In Time, you select Expression, and then use the Harness expression that references the Output Variable. For example:
<+pipeline.stages.AutoApproval.spec.execution.steps.ShellScript_1.output.outputVariables.time>
Now, the Approval step will automatically approve exactly one week from the current time of pipeline execution.
Here's a sample pipeline that demonstrates how to use expressions for both the Timezone and Time settings.
Pipeline demonstrating time expression
pipeline:
name: HarnessAutoApprovalRuntime
identifier: HarnessAutoApprovalRuntime
projectIdentifier: ServiceV2_Ramya
orgIdentifier: Ng_Pipelines_K8s_Organisations
tags: {}
stages:
- stage:
name: AutoApproval
identifier: AutoApproval
description: ""
type: Approval
spec:
execution:
steps:
- step:
type: ShellScript
name: ShellScript_1
identifier: ShellScript_1
spec:
shell: Bash
onDelegate: true
source:
type: Inline
spec:
script: |-
# Define the desired time zone (e.g., "America/New_York")
desired_timezone="Asia/Calcutta"
current_time=$(date "+%H:%M") # Get the current time
formatted_time=$(TZ=$desired_timezone date --date="next week $current_time" "+%Y-%m-%d %I:%M %p")

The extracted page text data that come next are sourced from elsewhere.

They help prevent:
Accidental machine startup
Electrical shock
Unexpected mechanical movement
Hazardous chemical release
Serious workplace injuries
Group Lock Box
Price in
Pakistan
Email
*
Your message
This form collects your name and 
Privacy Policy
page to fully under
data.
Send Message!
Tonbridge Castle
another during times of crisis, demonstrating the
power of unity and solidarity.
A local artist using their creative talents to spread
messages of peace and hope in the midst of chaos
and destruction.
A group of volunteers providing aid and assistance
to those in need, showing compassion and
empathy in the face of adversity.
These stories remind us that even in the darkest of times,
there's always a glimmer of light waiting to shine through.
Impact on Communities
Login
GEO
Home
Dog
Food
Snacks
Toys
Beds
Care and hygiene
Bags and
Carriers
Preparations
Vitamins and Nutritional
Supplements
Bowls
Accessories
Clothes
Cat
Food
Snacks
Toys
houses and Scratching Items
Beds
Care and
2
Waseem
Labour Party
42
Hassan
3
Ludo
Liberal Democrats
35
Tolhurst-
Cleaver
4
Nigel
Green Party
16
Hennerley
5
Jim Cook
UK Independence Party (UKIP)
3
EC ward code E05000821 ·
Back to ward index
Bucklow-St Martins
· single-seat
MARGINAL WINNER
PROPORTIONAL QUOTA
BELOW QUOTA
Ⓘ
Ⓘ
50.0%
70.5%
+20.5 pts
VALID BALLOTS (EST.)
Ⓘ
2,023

echo "Formatted time in $desired_timezone: $formatted_time"
environmentVariables: []
outputVariables:
- name: time
type: String
value: formatted_time
- name: timeZone
type: String
value: desired_timezone
timeout: 10m
- step:
name: autoapproval
identifier: autoapproval
type: HarnessApproval
timeout: 1d
spec:
approvalMessage: |-
Please review the following information
and approve the pipeline progression
includePipelineExecutionHistory: true
approvers:
minimumCount: 1
disallowPipelineExecutor: false
userGroups:
- account._account_all_users
isAutoRejectEnabled: false
approverInputs: []
autoApproval:
action: APPROVE
scheduledDeadline:
timeZone: <+pipeline.stages.AutoApproval.spec.execution.steps.ShellScript_1.output.outputVariables.timeZone>
time: <+pipeline.stages.AutoApproval.spec.execution.steps.ShellScript_1.output.outputVariables.time>
comments: Auto approved by Harness via Harness Approval step
tags: {}
variables:
- name: zone
type: String
description: ""
required: false
value: Asia/Kolkata
- name: time
type: String
description: ""
required: false
value: 2023-12-20 09:24 AM
Approver inputs
In Inputs to be provided by approver, you can enter variables and when the approver views the step, they can provide new values for the variables.

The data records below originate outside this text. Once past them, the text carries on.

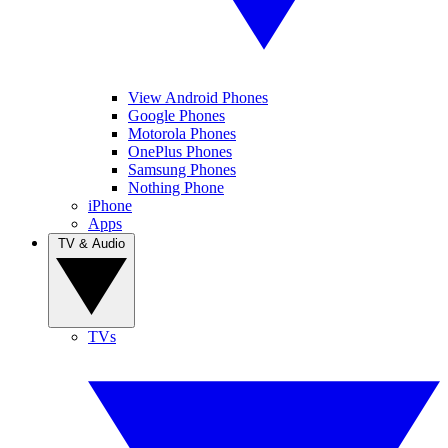
View Android Phones
Google Phones
Motorola Phones
OnePlus Phones
Samsung Phones
Nothing Phone
iPhone
Apps
TV & Audio
TVs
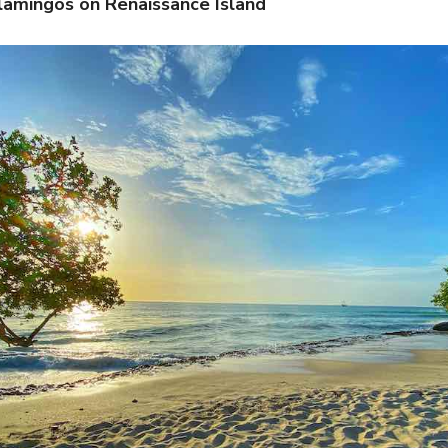
Flamingos on Renaissance Island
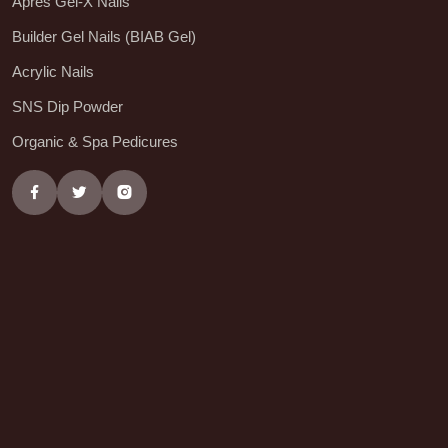
Aprés Gel-X Nails
Builder Gel Nails (BIAB Gel)
Acrylic Nails
SNS Dip Powder
Organic & Spa Pedicures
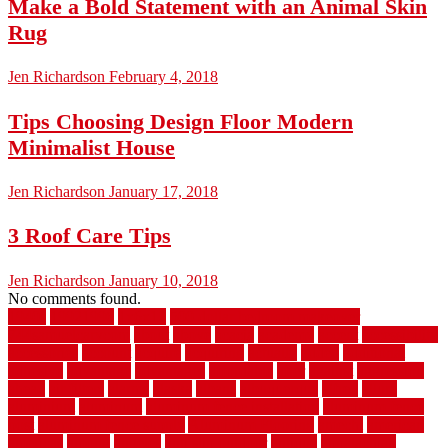
Make a Bold Statement with an Animal Skin
Rug
Jen Richardson
February 4, 2018
Tips Choosing Design Floor Modern
Minimalist House
Jen Richardson
January 17, 2018
3 Roof Care Tips
Jen Richardson
January 10, 2018
No comments found.
1940s
19921996
1x6x12
500 dollar bedroom makeover
744samuelcarycom
about
above
acacia
academy
accent
accessibility
accessories
account
acquire
acquiring
actually
added
additional
adhesive
advantage
advantages
affordable
after
against
aggression
ahead
air filters
alarms
alaska
albans
albuquerque
alfred
allure
aluminium
aluminum
aluminum fence installation
aluminum fence
post
aluminum fence supply
Aluminum Flooring
amechi
american
americas
among
angeles
anti slip outdoor
antique
appalachian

If there are multiple approvers, the first approver sees the variables as you entered them in the step. If the first approver enters new values, the next approver sees the values the first approver entered.
A third approver will see all of the variables the first and second approver provided.

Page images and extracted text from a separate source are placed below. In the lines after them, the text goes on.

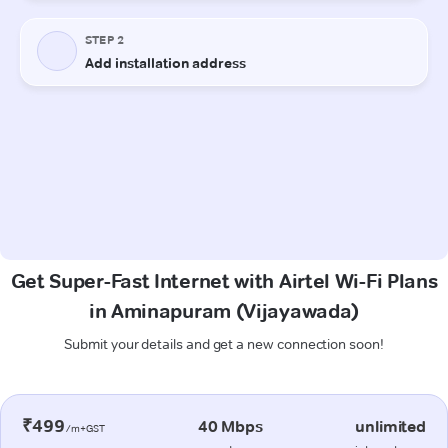
Get Super-Fast Internet with Airtel Wi-Fi Plans
in Aminapuram (Vijayawada)
Submit your details and get a new connection soon!
₹499
40 Mbps
unlimited
/m+GST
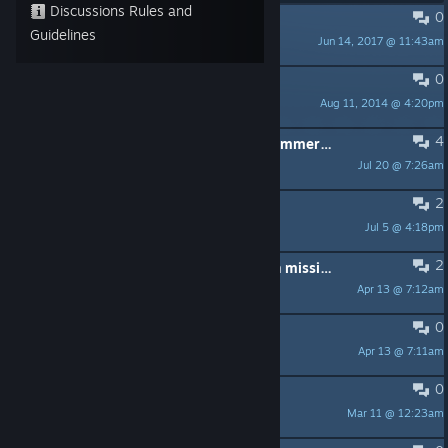
Discussions Rules and
0
PINNED:
Forum rules
Guidelines
Jun 14, 2017 @ 11:43am
r_Kat
0
PINNED:
Troubleshooting Tips
Aug 11, 2014 @ 4:20pm
Cynthia_RE
4
man all missions are easy beside nummer 4, so insane hard but on the good side and evil side
Jul 20 @ 7:26am
Clone303
2
space?
Jul 5 @ 4:18pm
Malata Societa' Official
2
how to activate cheats on campaign missions?
Apr 13 @ 7:12am
pwithrow77
0
Update issue
Apr 13 @ 7:11am
farmert
0
Looking for players yopana
Mar 11 @ 12:23am
генетик Казбек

The variable values entered by the final approver populate the expressions created from the inputs.
For example, if there were three approvers and you added a Shell Script step that referenced the input variables with an expression, the expression would render the variable values entered by the final, third approver.
You can reference input variables using the approverInputs expression:
<+pipeline.stages.[stage_name].spec.execution.steps.[step_name].output.approverInputs.[variable_name]>
These variables can serve as inputs to later stages of the same pipeline, where they support conditional execution or user overrides.
For example, in a subsequent step's Conditional Execution settings, you could use an expression that only runs the step if the expression evaluates to 1.
<+pipeline.stages.Shell_Script.spec.execution.steps.Harness_Approval_Step.output.approverInputs.foo> == 1
Advanced settings
In Advanced, you can use the following options:
Approval variables
After an approval is granted, approval expressions store the approver name and email as well as any approval comments. These variables are useful if you want the pipeline to generate notifications about the approval. These expressions are not available for all approval types.